“Estado policialesco ganha força criminalizando a política”

Em artigo publicado no site Congresso em Foco, os ex-presidentes da Ordem dos Advogados do Brasil, Marcello Lavenère, Roberto Batochio e Cezar Britto, criticaram a intervenção do governo Michel Temer na segurança pública do Rio de Janeiro.

Lavenre Batochio e Britto - Reprodução

Intitulado “Tragédias: alertas, para não repetir”, o artigo afirma que “o Estado policialesco ganha força, criminalizando a política e o direito de defesa, necessário se faz o alerta para os riscos decorrentes de um decreto presidencial que flerta com o autoritarismo”.

“O Brasil precisa livrar-se do hábito de varrer para debaixo do tapete da História as suas abjeções”, diz outro trecho do texto. Para eles, a intervenção reintroduz no cenário político brasileiro a figura do governador-interventor e, em consequência, priva o governador eleito das competências e atribuições institucionais.

“Com a mesma caneta intervencionista, reinsere a gestão militar em atividade que é de natureza civil por excelência (art. 2º, parágrafo único) e, como no Estado Novo e na ditadura civil-militar, subordina a política estadual ao querer absoluto do poder presidencial”, destaca.

O artigo enfatiza que ao apontar tais desvios não quer dizer, pelo menos por enquanto, que a finalidade do decreto é “reviver os tempos sombrios, que é necessário sempre nominarmos de ditadura civil/militar e foram sepultados pela Constituição Federal de 1988”, ou outros períodos obscuros da história.

“Cabe-nos apenas, também e por ora, externar algumas preocupações sobre os acontecimentos que soam como já antes vividos pela cidadania brasileira e que, por isso mesmo, não merecem e não podem ser reprisados”, afirmam os ex-presidentes da OAB, que integram o Conselho Federal da entidade.

Eles apontam uma série de irregularidades do decreto que transformam a medida em inconstitucional. Entre as quais, a ausência de fundamentação quanto às reais motivações da precipitada intervenção, conforme artigo 93, inciso X, a Constituição.

Citam ainda a ausência de esclarecimento sobre a alteração do status da atuação do aparato militar em ações conjuntas nos moldes até então praticados, também utilizada em razão do “grave comprometimento da ordem pública”; e a impossibilidade de transformar a intervenção federal em intervenção militar na gestão pública, em conflito com o artigo 142 também da Constituição.

Para os advogados, a própria natureza da proposta de combate à violência pelo uso da força em indisfarçado “Estado de Guerra”, é uma “experiência reconhecidamente fracassada em todos os países que a adotaram”.

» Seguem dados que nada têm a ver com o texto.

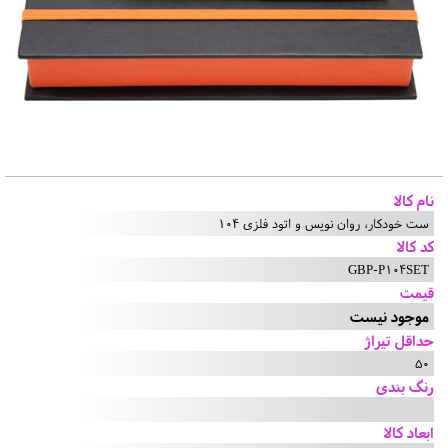
نام کالا
ست خودکار، روان نویس و اتود فلزی 104
کد کالا
GBP-P104SET
قیمت
موجود نیست
حداقل تیراژ
50
رنگ بندی
ابعاد کالا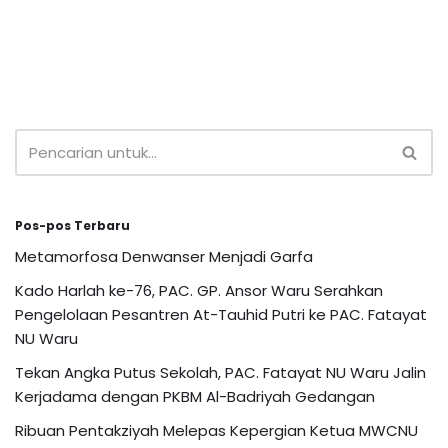
Pos-pos Terbaru
Metamorfosa Denwanser Menjadi Garfa
Kado Harlah ke-76, PAC. GP. Ansor Waru Serahkan
Pengelolaan Pesantren At-Tauhid Putri ke PAC. Fatayat
NU Waru
Tekan Angka Putus Sekolah, PAC. Fatayat NU Waru Jalin
Kerjadama dengan PKBM Al-Badriyah Gedangan
Ribuan Pentakziyah Melepas Kepergian Ketua MWCNU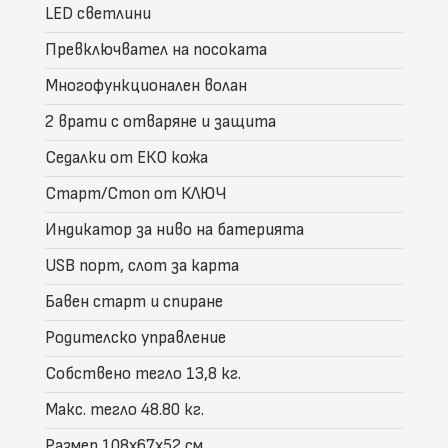
LED светлини
Превключвател на посоката
Многофункционален волан
2 врати с отваряне и защита
Седалки от ЕКО кожа
Старт/Стоп от КЛЮЧ
Индикатор за ниво на батерията
USB порт, слот за карта
Бавен старт и спиране
Родителско управление
Собствено тегло 13,8 кг.
Макс. тегло 48.80 кг.
Размер 108x67x52 см.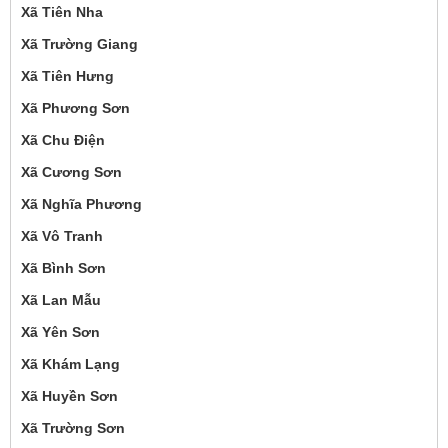
Xã Tiên Nha
Xã Trường Giang
Xã Tiên Hưng
Xã Phương Sơn
Xã Chu Điện
Xã Cương Sơn
Xã Nghĩa Phương
Xã Vô Tranh
Xã Bình Sơn
Xã Lan Mẫu
Xã Yên Sơn
Xã Khám Lạng
Xã Huyền Sơn
Xã Trường Sơn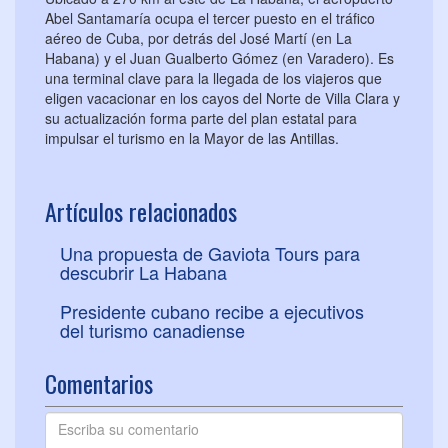
Abel Santamaría ocupa el tercer puesto en el tráfico
aéreo de Cuba, por detrás del José Martí (en La
Habana) y el Juan Gualberto Gómez (en Varadero). Es
una terminal clave para la llegada de los viajeros que
eligen vacacionar en los cayos del Norte de Villa Clara y
su actualización forma parte del plan estatal para
impulsar el turismo en la Mayor de las Antillas.
Artículos relacionados
Una propuesta de Gaviota Tours para
descubrir La Habana
Presidente cubano recibe a ejecutivos
del turismo canadiense
Comentarios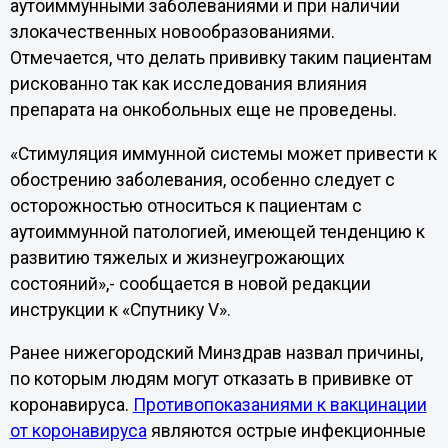
аутоиммунными заболеваниями и при наличии
злокачественных новообразованиями.
Отмечается, что делать прививку таким пациентам
рискованно так как исследования влияния
препарата на онкобольных еще не проведены.
«Стимуляция иммунной системы может привести к
обострению заболевания, особенно следует с
осторожностью относиться к пациентам с
аутоиммунной патологией, имеющей тенденцию к
развитию тяжелых и жизнеугрожающих
состояний»,- сообщается в новой редакции
инструкции к «Спутнику V».
Ранее нижегородский Минздрав назвал причины,
по которым людям могут отказать в прививке от
коронавируса.
Противопоказаниями к вакцинации
от коронавируса
являются острые инфекционные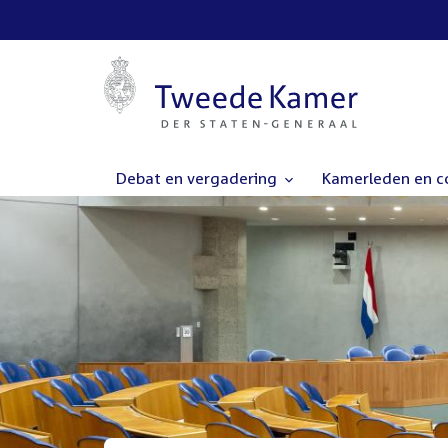
Debat en vergadering
Kamerleden en 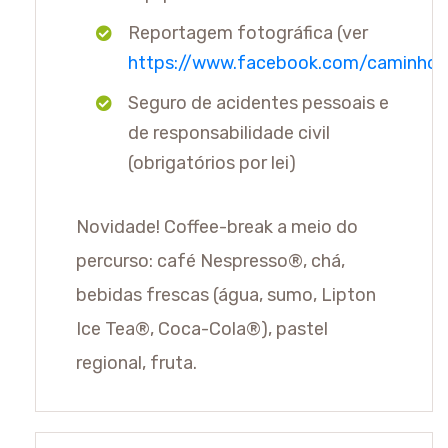
Reportagem fotográfica (ver
https://www.facebook.com/caminho
Seguro de acidentes pessoais e
de responsabilidade civil
(obrigatórios por lei)
Novidade! Coffee-break a meio do
percurso: café Nespresso®, chá,
bebidas frescas (água, sumo, Lipton
Ice Tea®, Coca-Cola®), pastel
regional, fruta.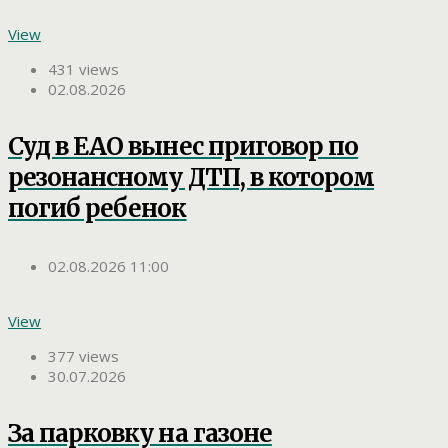
View
431 views
02.08.2026
Суд в ЕАО вынес приговор по
резонансному ДТП, в котором
погиб ребенок
02.08.2026 11:00
View
377 views
30.07.2026
За парковку на газоне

“Não se pode esquecer, ainda, que tratar a cidadania brasileira como inimiga externa não encontra amparo nos valores republicanos adotados pela Constituição de 1988. Ainda mais quando o governo central, antes mesmo de iniciar a sua gestão militar, anuncia que pretende quebrar princípios e garantias fundamentais, a exemplo de retirar do Poder Judiciário, como estabelecido expressamente em todos os atos institucionais, a apreciação individual e prévia dos mandados judiciais constritivos”, frisa.

E acrescenta: “As instituições militares pertencem ao país e não a um grupo político. Desde a redemocratização, têm sido exemplares no cumprimento de seus deveres, alheias aos embates e ao varejo do jogo político-partidário. Daí a improcedência de transformá-las, em seu conjunto, em instrumento de um jogo eleitoral sem regras definidas e com resultados imprevisíveis para a preservação do próprio Estado Democrático de Direito”.